Some left over turkey, corn, hominy, black beans, and taco seasoning make this Turkey Taco Soup a super easy dinner that’s on the table in less than 30 minutes.
Did y’all make it through the holidays? Ours was pretty quiet at home. Work…not so much. But we won’t talk about that. We ate and spent some time just chilling and binge watching on the couch. There were a few pressies that Mom sent to unwrap. Since we did big gifts this year, there was no wrapping and unwrapping for us. Which is good. I mean, I wasn’t really in the mood anyway.
But I was in the mood for all the food! It was delicious. Our turkey was tasty. The mashed potatoes, both times, were creamy good. The pie at Thanksgiving was fabulous. I forgot dessert for Christmas. Which is so not like me. I always think of a dessert.
No, we go back to normal. We go back to full work weeks that involve being out of the house 12 hours a day. Now is when we need to have a series of easy supper recipes to throw on the table in no time. Enter this #SundaySupper event hosted by Heather at Hezzi-D’s Books and Cooks!
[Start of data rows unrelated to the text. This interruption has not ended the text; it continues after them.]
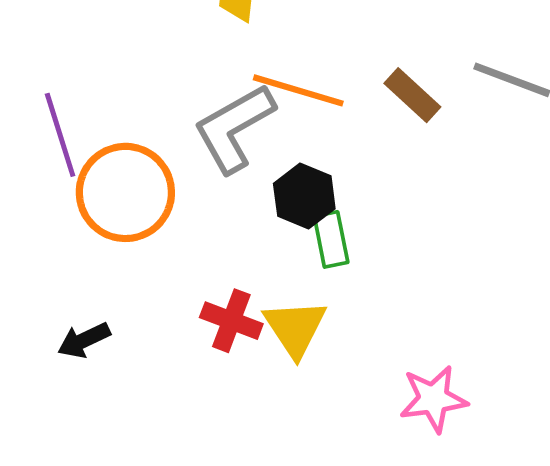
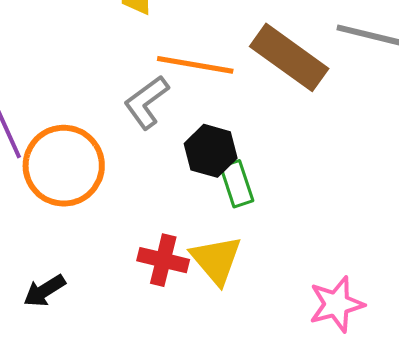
brown rectangle: (412, 95) -> (289, 57), size x1.6
gray L-shape: (234, 128) -> (146, 102), size x0.7

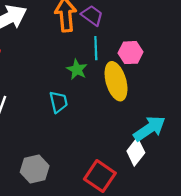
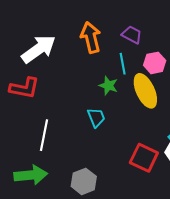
purple trapezoid: (92, 15) -> (132, 35), moved
red square: (100, 176) -> (144, 158), moved

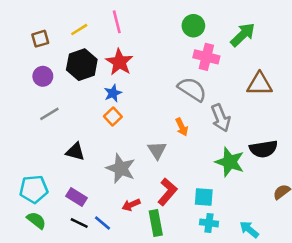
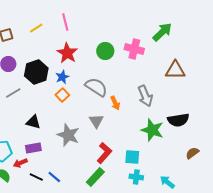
green circle: (193, 26) -> (105, 51), moved
black hexagon: (82, 65) -> (36, 72), moved
gray semicircle: (192, 89) -> (96, 87), moved
purple rectangle: (77, 197) -> (33, 148), moved, turned -42
red arrow: (131, 205) -> (20, 163), moved
green rectangle: (156, 223) -> (95, 177), turned 54

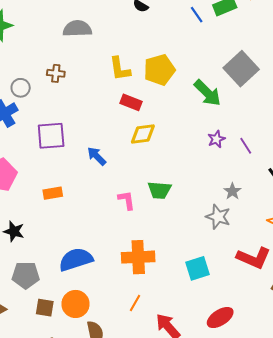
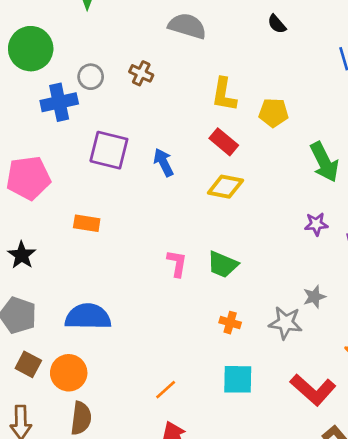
yellow pentagon: (159, 70) -> (274, 113), size x0.7
blue arrow: (97, 156) -> (164, 162), moved
gray star: (218, 217) -> (285, 323), turned -30
orange cross: (138, 257) -> (230, 323), moved, size x0.5
orange line: (135, 303) -> (166, 390), moved

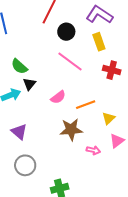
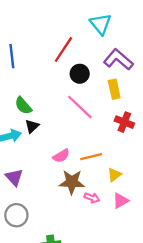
pink semicircle: (58, 97) -> (61, 156), moved
pink arrow: (93, 150) -> (92, 198), moved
It’s all about Easy Supper Recipes! After all that time spent in the kitchen, I’m sure these will be a welcomed change.
This recipe came about due to a small change in the menu for the week. I had all the ingredients in the pantry or the freezer. Since the turkey was already cooked, it was just a matter of heating everything else up with the broth and letting it simmer so the taco seasoning flavored everything. Voila! Dinner’s on the table.
It’s sort of like a pozole, but not. I say that because I decided to put corn and hominy in the soup. I love hominy. Don’t you love hominy? It’s all corny delicious with it’s different flavor and texture. I couldn’t eat it straight from the can. And I have. #dontjudge
However, it’s not a posole because I didn’t have any of the other ingredients to make it posole. I was missing chiles of any kind. I didn’t have avocado, cabbage, lime, radish, or limes. So, I made this into a delicious taco soup using my taco seasoning. Which I realize I haven’t shared yet. I really should get on that. It’s delicious taco seasoning. Oh, and yes, I totally forgot the black beans. They would have been delicious. Don’t forget the beans.
What does Turkey Taco Soup taste like?
Just look at how hearty good this is? It looks more like a stew in this picture, and I guess it should be depending on how much broth you put in there. Since my broth was homemade turkey broth, it gelled nicely when it was cooled. That’s how you know it’s a good broth. And a good broth makes this an amazing soup. So, use a good broth.
If you don’t have a good broth, I’d use Better than Broth. It’s the only “bouillon” that I use in our kitchen. It tastes like homemade or as close to homemade as I’ve tasted in a convenience broth. No, there’s no link. Just a mention of a really great product I’ve been using for years. And you can get a large jar of beef, chicken, and veggie at Costco. At least we can.
What’s your quick and easy soup recipe? Do you appreciate easy recipes after the back to back food holidays?
Some left over turkey, corn, hominy, black beans, and taco seasoning make this Turkey Taco Soup a super easy dinner that's on the table in less than 30 minutes.
- 1 cup thinly sliced onions
- 2 cups chopped, cooked turkey
- 6 cups turkey broth
- 2 cups frozen corn
- 14 ounces canned black beans, rinsed and drained
- 4 tablespoons taco seasoning
- 1 teaspoon garlic salt
- 1 teaspoon onion powder
- 2 cups tortilla chips, broken
- 1 cup cheddar cheese, shredded
- Diced onions and tomatoes for garnish
- Heat a Dutch oven coated with cooking spray over medium-high heat. Sauté the onions until they begin to soften, about 3 to 5 minutes.
- Stir in the next seven ingredients (turkey through onion powder) and bring to a boil. Simmer 15 to 20 minutes or until the corn is cooked and the beans are heated through.
- Garnish with the chips, cheese, and the diced onions and tomatoes before serving.